Dicho acercamiento al poema era consistente con una teoría del asombro elaborada por el propio Toni (como le decimos sus amigos): “El asombro no estriba tan sólo en vivir lo que hemos vivido toda la vida como si fuera la primera vez, sino también en vivir la repetición, lúcida y conscientemente, como un milagro, como un resplandor”. No el fogonazo de la sorpresa, sino el resplandor de lo conocido, el testimonio de la repetición como un milagro. Quien así cosecha asombros es un animal de pausas, alguien con “la disponibilidad de un ojo profundo y avispado, pero no dirigido”. No dirigido, sino permitiendo que el mundo se exprese, que el poema se exprese, “como el niño que sale a la calle y no sabe qué juego lo encontrará”. Esta actitud, hoy, es de una elegante rebeldía, una resistencia a nuestra prisa de correveidile y averígualo todo, una fe en el misterio de las cosas que sólo se revela en la disposición del pasmo.
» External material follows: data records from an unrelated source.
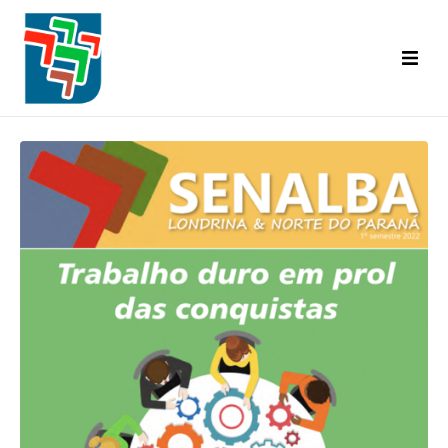
Inicial
Categorias Abrangidas
Base Territorial
Diretoria
Convênios
A.C.T. | C.C.T.
Informativo Senalba
Eventos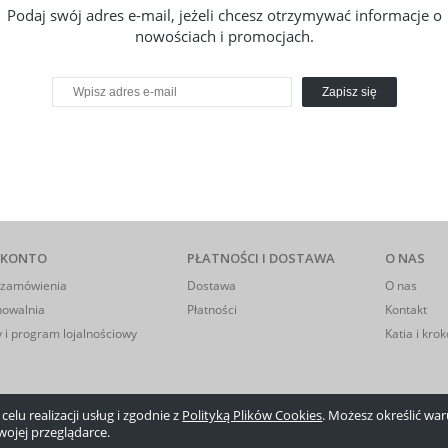
Podaj swój adres e-mail, jeżeli chcesz otrzymywać informacje o
nowościach i promocjach.
Zapisz się
 KONTO
PŁATNOŚCI I DOSTAWA
O NAS
 zamówienia
Dostawa
O nas
howalnia
Płatności
Kontakt
 i program lojalnościowy
Katia i krok
elu realizacji usług i zgodnie z
Polityką Plików Cookies
. Możesz określić w
wojej przeglądarce.
Sklep internetowy Shoper.pl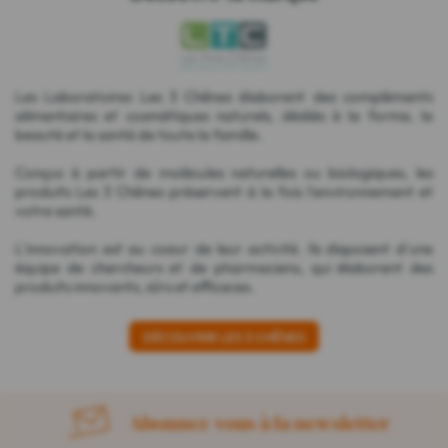
Les Laboratoires Les 3 Chênes élaborent des compléments
alimentaires et cosmétiques naturels, dédiés à la forme, la
beauté et la santé de toute la famille.
Conçus à partir de molécules naturelles ou biologiques, les
produits Les 3 Chênes préservent à la fois l'environnement et
votre santé.
L'innovation est au coeur de leur activité. Ils disposent d'une
équipe de chercheurs et de pharmaciens, qui élaborent des
produits innovants, sûrs et efficaces.
DÉCOUVRIR LES 3 CHÊNES
Abonnez-vous à la newsletter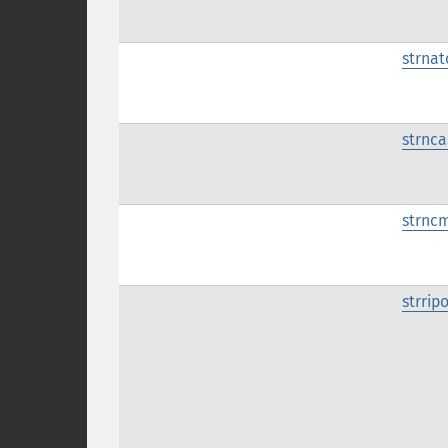
strna
strnc
strnc
strrip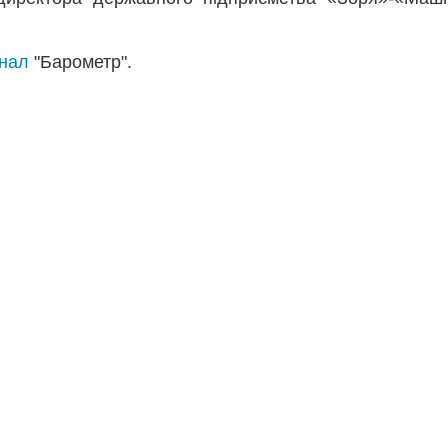
анал
"Барометр".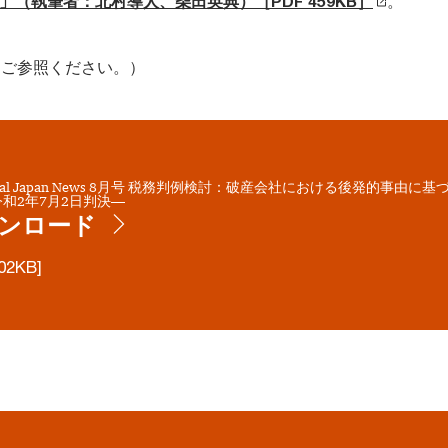
～」（執筆者：北村導人、柴田英典）［PDF 459KB］
。
をご参照ください。）
Legal Japan News 8月号 税務判例検討：破産会社における後発的事由
和2年7月2日判決―
ンロード
02KB]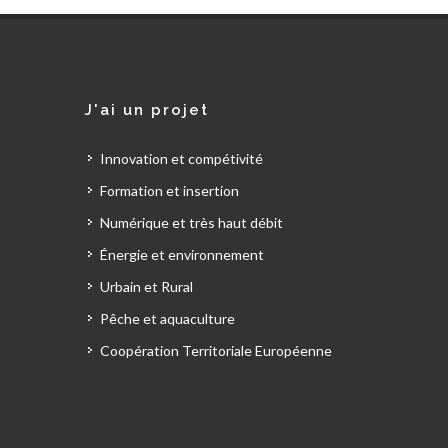
J'ai un projet
Innovation et compétivité
Formation et insertion
Numérique et très haut débit
Énergie et environnement
Urbain et Rural
Pêche et aquaculture
Coopération Territoriale Européenne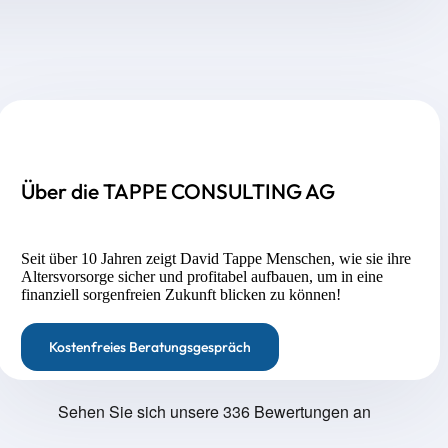
Über die TAPPE CONSULTING AG
Seit über 10 Jahren zeigt David Tappe Menschen, wie sie ihre
Altersvorsorge sicher und profitabel aufbauen, um in eine
finanziell sorgenfreien Zukunft blicken zu können!
Kostenfreies Beratungsgespräch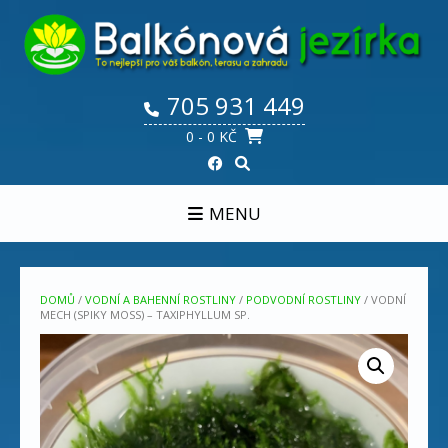
Skip
to
content
705 931 449
0
- 0 KČ
MENU
DOMŮ
/
VODNÍ A BAHENNÍ ROSTLINY
/
PODVODNÍ ROSTLINY
/ VODNÍ
MECH (SPIKY MOSS) – TAXIPHYLLUM SP.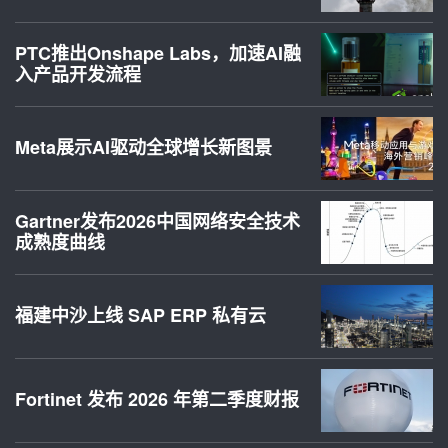
PTC推出Onshape Labs，加速AI融
入产品开发流程
Meta展示AI驱动全球增长新图景
Gartner发布2026中国网络安全技术
成熟度曲线
福建中沙上线 SAP ERP 私有云
Fortinet 发布 2026 年第二季度财报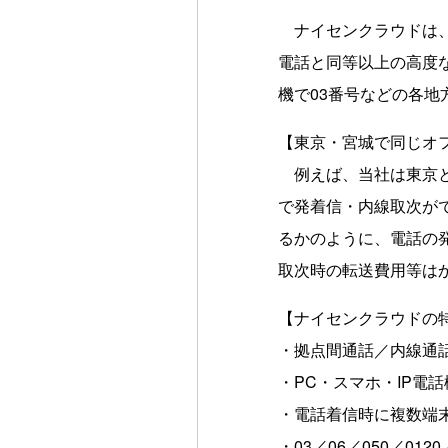
ナイセンクラウドは、イ
電話と同等以上の高度
機で03番号などの各地
【東京・宮城で同じオ
例えば、当社は東京と
で発着信・内線取次が
るかのように、電話の
取次時の転送費用等は
【ナイセンクラウドの
・拠点間通話／内線通話
・PC・スマホ・IP電
・電話着信時に複数端
・03／06／050／0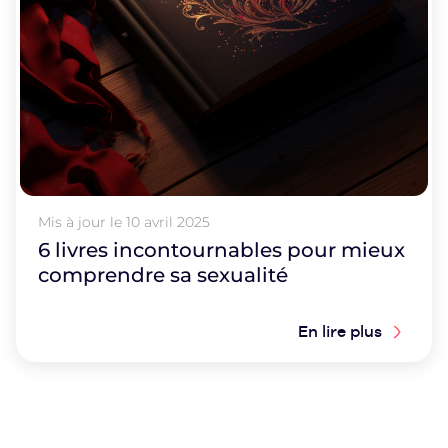
Mis à jour le
10 avril 2025
6 livres incontournables pour mieux
comprendre sa sexualité
En lire plus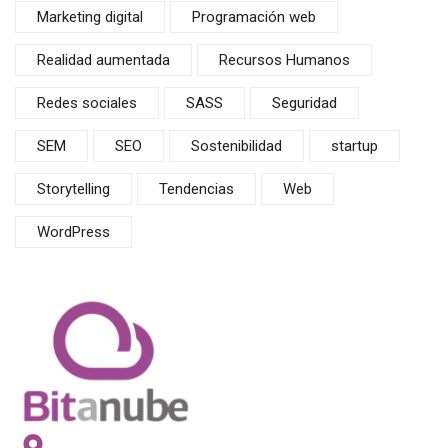
Marketing digital
Programación web
Realidad aumentada
Recursos Humanos
Redes sociales
SASS
Seguridad
SEM
SEO
Sostenibilidad
startup
Storytelling
Tendencias
Web
WordPress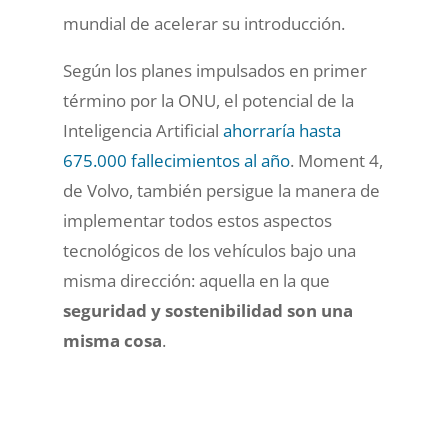
mundial de acelerar su introducción.
Según los planes impulsados en primer
término por la ONU, el potencial de la
Inteligencia Artificial
ahorraría hasta
675.000 fallecimientos al año
. Moment 4,
de Volvo, también persigue la manera de
implementar todos estos aspectos
tecnológicos de los vehículos bajo una
misma dirección: aquella en la que
seguridad y sostenibilidad son una
misma cosa
.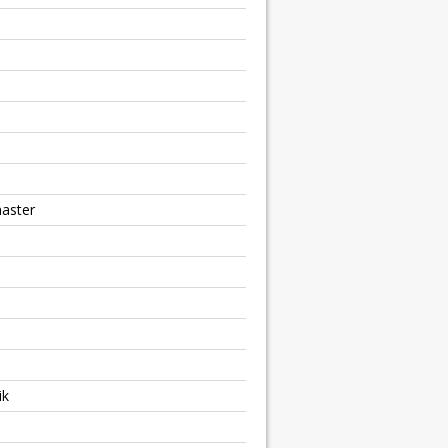
aster
ik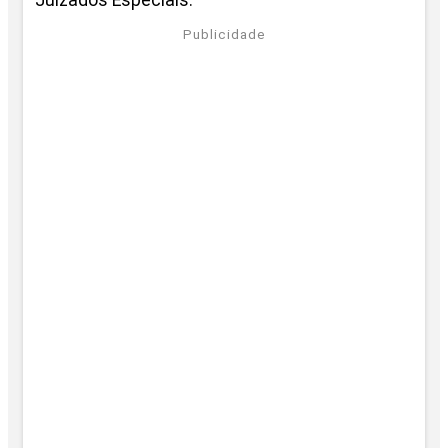
Publicidade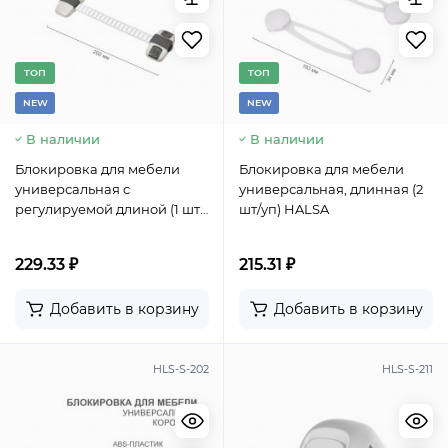
TОП
TОП
NEW
NEW
В наличии
В наличии
Блокировка для мебели
Блокировка для мебели
универсальная с
универсальная, длинная (2
регулируемой длиной (1 шт/
шт/уп) HALSA
уп) HALSA
229.33 ₽
215.31 ₽
Добавить в корзину
Добавить в корзину
HLS-S-202
HLS-S-211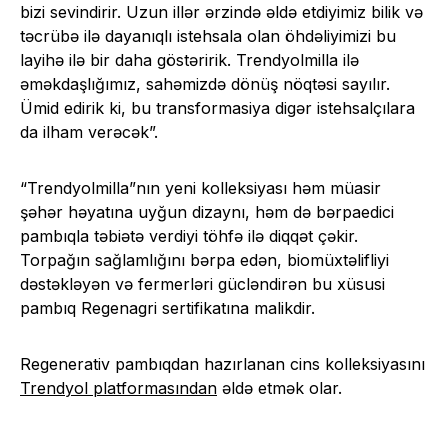
bizi sevindirir. Uzun illər ərzində əldə etdiyimiz bilik və
təcrübə ilə dayanıqlı istehsala olan öhdəliyimizi bu
layihə ilə bir daha göstəririk. Trendyolmilla ilə
əməkdaşlığımız, sahəmizdə dönüş nöqtəsi sayılır.
Ümid edirik ki, bu transformasiya digər istehsalçılara
da ilham verəcək”.
“Trendyolmilla”nın yeni kolleksiyası həm müasir
şəhər həyatına uyğun dizaynı, həm də bərpaedici
pambıqla təbiətə verdiyi töhfə ilə diqqət çəkir.
Torpağın sağlamlığını bərpa edən, biomüxtəlifliyi
dəstəkləyən və fermerləri gücləndirən bu xüsusi
pambıq Regenagri sertifikatına malikdir.
Regenerativ pambıqdan hazırlanan cins kolleksiyasını
Trendyol platformasından
əldə etmək olar.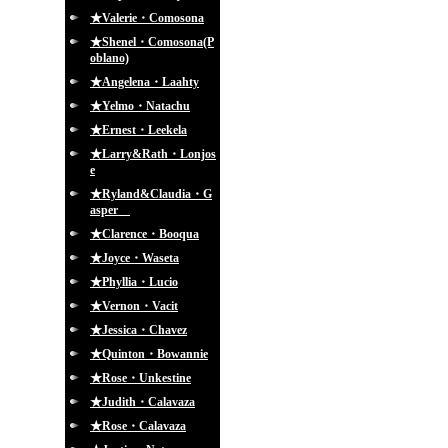
★Valerie・Comosona
★Shenel・Comosona(P
oblano)
★Angelena・Laahty
★Yelmo・Natachu
★Ernest・Leekela
★Larry&Rath・Lonjos
e
★Ryland&Claudia・G
asper
★Clarence・Booqua
★Joyce・Waseta
★Phyllia・Lucio
★Vernon・Vacit
★Jessica・Chavez
★Quinton・Bowannie
★Rose・Unkestine
★Judith・Calavaza
★Rose・Calavaza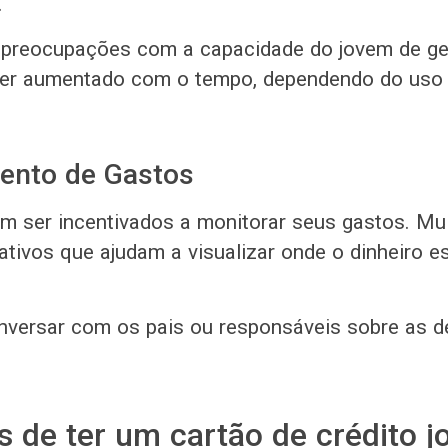
.
 preocupações com a capacidade do jovem de ge
 ser aumentado com o tempo, dependendo do uso
ento de Gastos
m ser incentivados a monitorar seus gastos. Mu
ativos que ajudam a visualizar onde o dinheiro e
nversar com os pais ou responsáveis sobre as 
 de ter um cartão de crédito 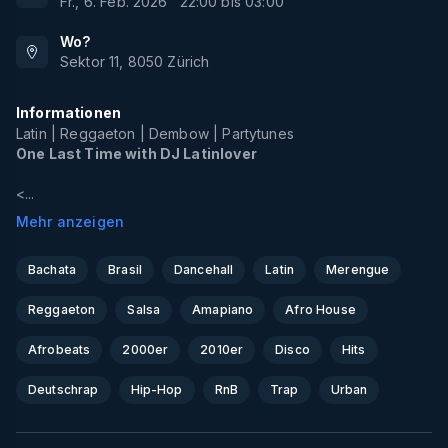
Fr., 6. Feb. 2026
22:00
bis
03:00
Wo?
Sektor 11
,
8050
Zürich
Informationen
Latin | Reggaeton | Dembow | Partytunes
One Last Time with DJ Latinlover
<...
Mehr anzeigen
Bachata
Brasil
Dancehall
Latin
Merengue
Reggaeton
Salsa
Amapiano
Afro House
Afrobeats
2000er
2010er
Disco
Hits
Deutschrap
Hip-Hop
RnB
Trap
Urban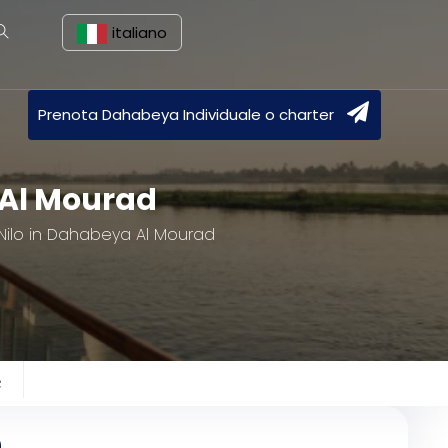
italiano
Prenota Dahabeya Individuale o charter
 Al Mourad
 Nilo in Dahabeya Al Mourad
e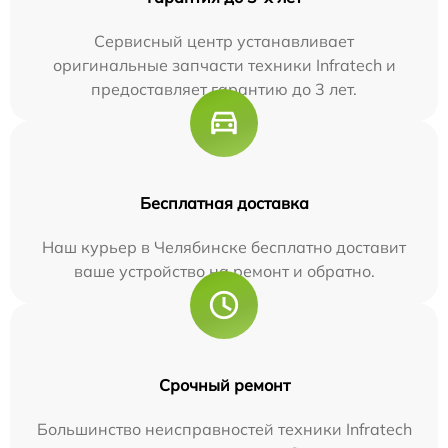
Сервисный центр устанавливает
оригинальные запчасти техники Infratech и
предоставляет гарантию до 3 лет.
Бесплатная доставка
Наш курьер в Челябинске бесплатно доставит
ваше устройство на ремонт и обратно.
Срочный ремонт
Большинство неисправностей техники Infratech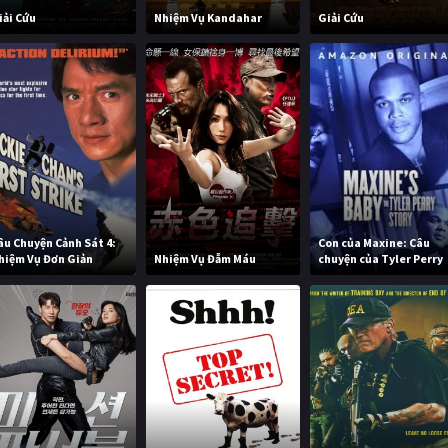
iải Cứu
Nhiệm Vụ Kandahar
Giải Cứu
âu Chuyện Cảnh Sát 4:
Con của Maxine: Câu
hiệm Vụ Đơn Giản
Nhiệm Vụ Đẫm Máu
chuyện của Tyler Perry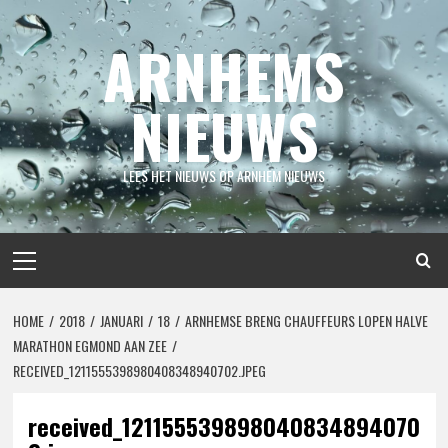
Spring
naar
ARNHEMS
inhoud
NIEUWS
LEES HET NIEUWS OP ARNHEM NIEUWS
Primair
menu
HOME
2018
JANUARI
18
ARNHEMSE BRENG CHAUFFEURS LOPEN HALVE
MARATHON EGMOND AAN ZEE
RECEIVED_1211555398980408348940702.JPEG
received_121155539898040834894070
La obra de Toni viene de regreso de las poéticas de lo sublime y del relámpago y funciona como un sosegado antídoto contra la ansiedad y esta sed que tenemos de satisfacciones instantáneas.
Nos recuerdo leyendo un poema de Eliseo Diego sobre las vacas, sesión en la que todos parecíamos rumiar, contagiados no solamente por el poema sino por la disposición de nuestro amigo y maestro, que digería las palabras una a una para mejor saborearlas, para mejor entender. Entre lectura y lectura, había silencio, porque sin silencio no hay poesía, porque al final de cada poema, y aun de cada verso, hay un abismo blanco contra el que se recorta la expresión: ése es el espacio que Toni nos enseñó a habitar.
Hace tres días, Toni cumplió 75 años, y aunque la edad es vespertina, hay algo en él y en su poesía que siempre es infantil y matutino. Creo que es un poeta al que vale la pena regresar, y regresar, y regresar. Hoy me quedo rumiando dos versos suyos que cifran lo que torpemente he estado queriendo decir para celebrar su cumpleaños:
“En la sombra de un salto
no cabe el crecimiento de los hongos”.